▶ [EXERCISE MATERIALS]
----

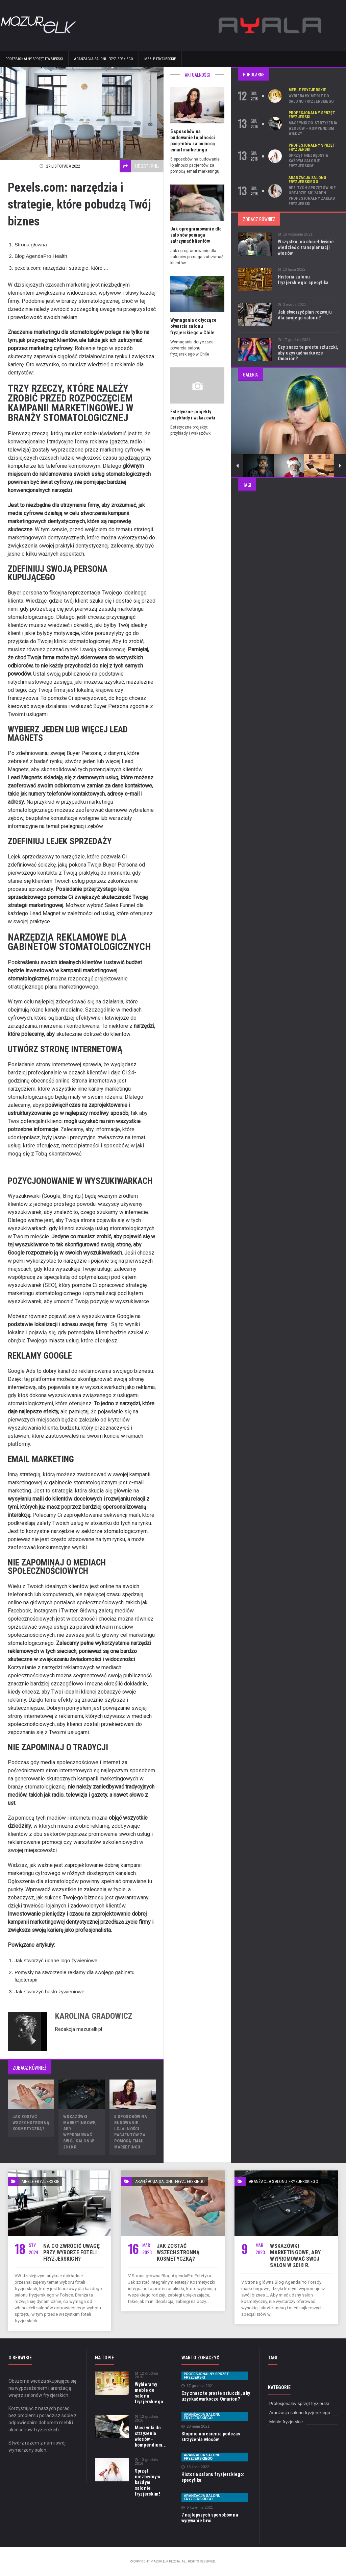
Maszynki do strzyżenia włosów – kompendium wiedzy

----

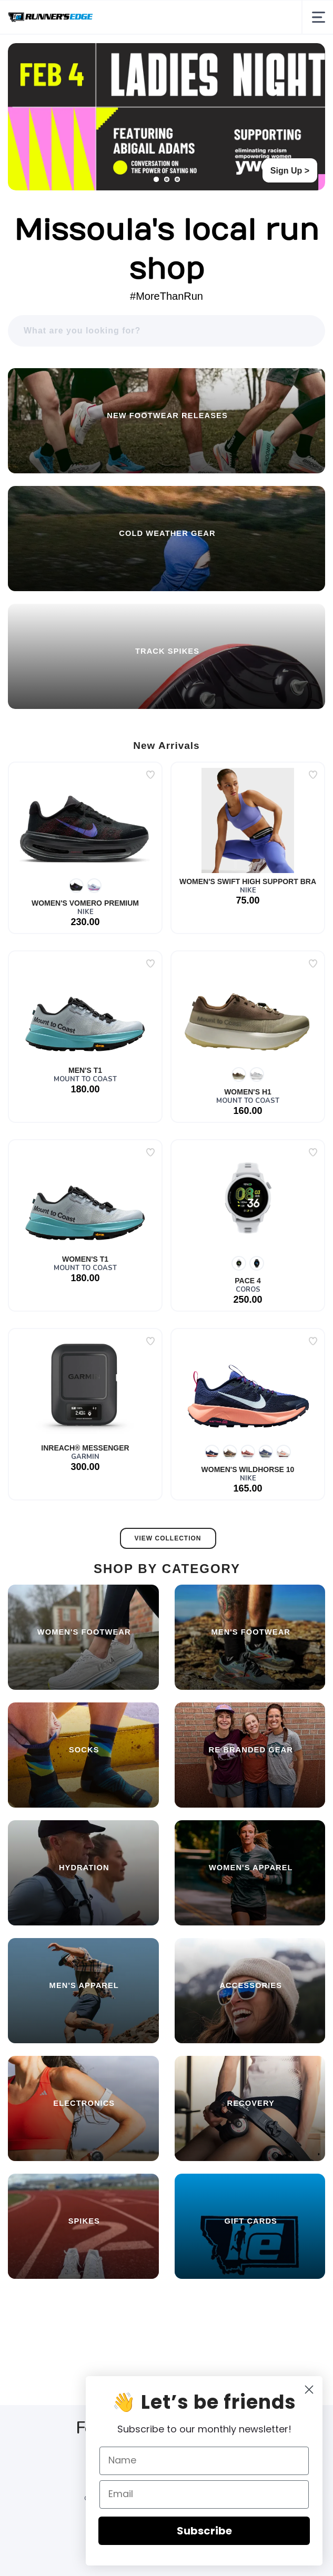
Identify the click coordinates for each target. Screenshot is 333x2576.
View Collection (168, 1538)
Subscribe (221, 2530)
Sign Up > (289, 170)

----

▶ [YOUR ASSIGNMENT] Please reproduce the lines from the line with "Identify the click" to the line with "Sign Up > (289, 170)", both ends included, exactly as they appear above.

▶ [RESULT FOR THIS EXERCISE]
Identify the click coordinates for each target. Screenshot is 333x2576.
View Collection (168, 1538)
Subscribe (221, 2530)
Sign Up > (289, 170)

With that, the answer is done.